Le premier accueil des jeunes en entreprise

Le premier accueil des jeunes en entreprise

Les conditions d'accueil en entreprise des jeunes de moins de 16 ans ont été définies dans un souci d'ouverture au milieu professionnel et de protection.

Le contact avec le milieu professionnel est important dès l'école. C'est pourquoi rapprocher celle-ci de l'entreprise est une priorité. Pourtant, jusqu'à une date récente, le Code du travail interdisait tout accès à l'entreprise aux élèves de moins de 16 ans en dehors des stages prévus par des diplômes professionnels. Sous le couvert d'une directive européenne, les règles ont aujourd'hui changé.

Trois formules possibles

À côté des traditionnels stages en entreprise, les établissements scolaires peuvent organiser des visites d'information ou encore des séquences d'observation.

Le choix entre ces trois formules dépend de l'âge des jeunes et de la classe dans laquelle ils sont scolarisés. L'accueil peut concerner la classe entière, un groupe

d'élèves ou un élève seul.

Les stages

Ils s'adressent aux élèves qui suivent un enseignement en alternance, pour partie à l'école et pour partie en milieu professionnel. Seuls les élèves de 14 ans au moins peuvent en bénéficier.

Leur durée est variable et dépend de la formation suivie. Ainsi, les élèves scolarisés en classe d'initiation préprofessionnelle en alternance (Clipa) ou en classe préparatoire à l'apprentissage participent à des stages d'initiation afin de découvrir différents milieux professionnels et de définir celui qui leur convient le mieux.

Chaque élève est suivi individuellement dans l'entreprise par un enseignant et un tuteur.D'autres stages, dits d'application, sont ouverts aux jeunes de quatrième et de troisième qui suivent une formation préparatoire à une formation technologique ou professionnelle. Il s'agit alors d'appliquer directement dans l'entreprise les savoir-faire acquis au collège.

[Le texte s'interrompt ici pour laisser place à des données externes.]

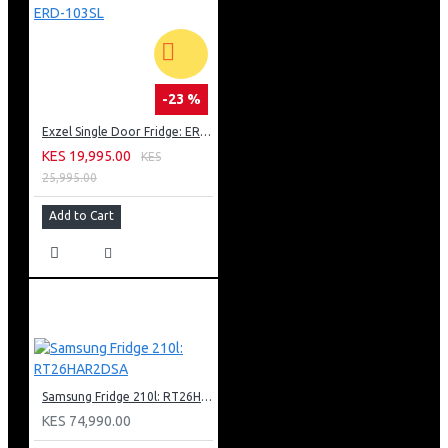
-23 %
Exzel Single Door Fridge: ERD-103SL
KES 19,995.00
KES
25,995.00
Add to Cart
Samsung Fridge 210l: RT26HAR2DSA
KES 74,990.00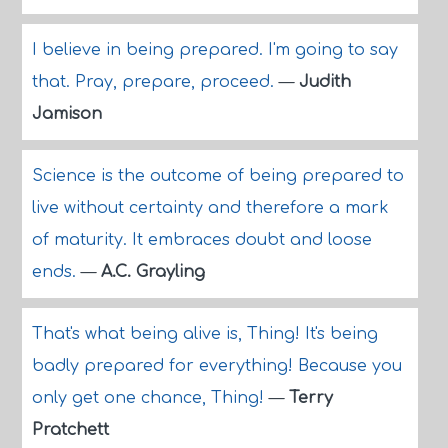
I believe in being prepared. I'm going to say
that. Pray, prepare, proceed.
—
Judith
Jamison
Science is the outcome of being prepared to
live without certainty and therefore a mark
of maturity. It embraces doubt and loose
ends.
—
A.C. Grayling
That's what being alive is, Thing! It's being
badly prepared for everything! Because you
only get one chance, Thing!
—
Terry
Pratchett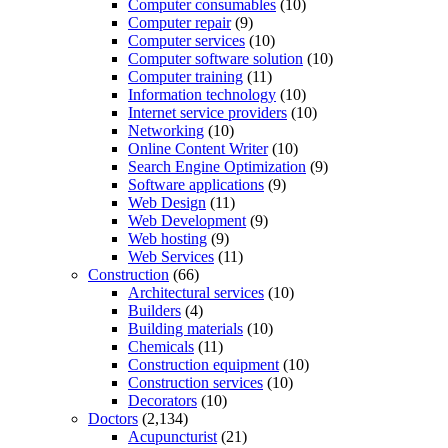
Computer consumables
(10)
Computer repair
(9)
Computer services
(10)
Computer software solution
(10)
Computer training
(11)
Information technology
(10)
Internet service providers
(10)
Networking
(10)
Online Content Writer
(10)
Search Engine Optimization
(9)
Software applications
(9)
Web Design
(11)
Web Development
(9)
Web hosting
(9)
Web Services
(11)
Construction
(66)
Architectural services
(10)
Builders
(4)
Building materials
(10)
Chemicals
(11)
Construction equipment
(10)
Construction services
(10)
Decorators
(10)
Doctors
(2,134)
Acupuncturist
(21)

Les séquences d'observation

Elles ont pour but de sensibiliser les élèves à l'environnement professionnel. Elles sont établies en fonction des programmes d'enseignement.

Seuls les collèges peuvent organiser de telles séquences pour leurs élèves en classe de quatrième ou de troisième. Pendant une semaine maximum, les élèves sont en contact direct avec le milieu professionnel, ce qui, à une période importante de leur scolarité, peut les aider à trouver une orientation.

Ils peuvent participer à des activités de l'entreprise, à des essais ou à des démonstrations, mais il leur est interdit de travailler sur les machines.

Les visites d'information

Elles se déroulent comme des sorties scolaires. Elles sont organisées par les écoles, les collèges ou les lycées pour tous leurs élèves, quels que soient leur âge et leur classe. Il s'agit, selon le ministère, d'"ouvrir le système éducatif sur l'environnement technologique, économique et professionnel".

Ces visites durent au maximum deux jours consécutifs. Il n'est pas question de laisser le jeune effectuer des travaux quelconques dans l'entreprise.

Un suivi des élèves réglementé

Les écoles, collèges et lycées sont tenus de vérifier que les tâches confiées aux jeunes sont bien conformes à ce qui est prévu par la convention.

Quel que soit le mode d'accueil, les jeunes ne peuvent accéder aux machines ou utiliser des produits dont l'usage est interdit aux mineurs par le Code du travail, ni effectuer des travaux dangereux et insalubres dans l'industrie ou l'agriculture.

Quelle protection en cas d'accident ?

Les élèves en visite d'information et en séquence d'observation ne bénéficient pas d'une couverture d'accident du travail. Lorsqu'un accident survient, c'est l'établissement d'accueil ou l'État qui est responsable, selon que les élèves étaient ou non sous la surveillance des membres de l'enseignement au moment des faits.

Pour les visites et les séquences d'observation, le chef d'établissement contracte une assurance spécifique, comme il le fait pour les voyages et les déplacements scolaires.

Lorsque le jeune est en stage, il est obligatoirement couvert par la Sécurité sociale en cas d'accident, dès lors que ce stage figure bien dans son programme de formation.

Durant les stages, le chef d'établissement scolaire souscrit une assurance qui couvre la responsabilité civile de l'élève pour les dommages qu'il pourrait causer en entreprise ainsi que pendant le trajet menant de l'établissement scolaire à l'entreprise et au domicile (le chef d'entreprise souscrit également une telle assurance).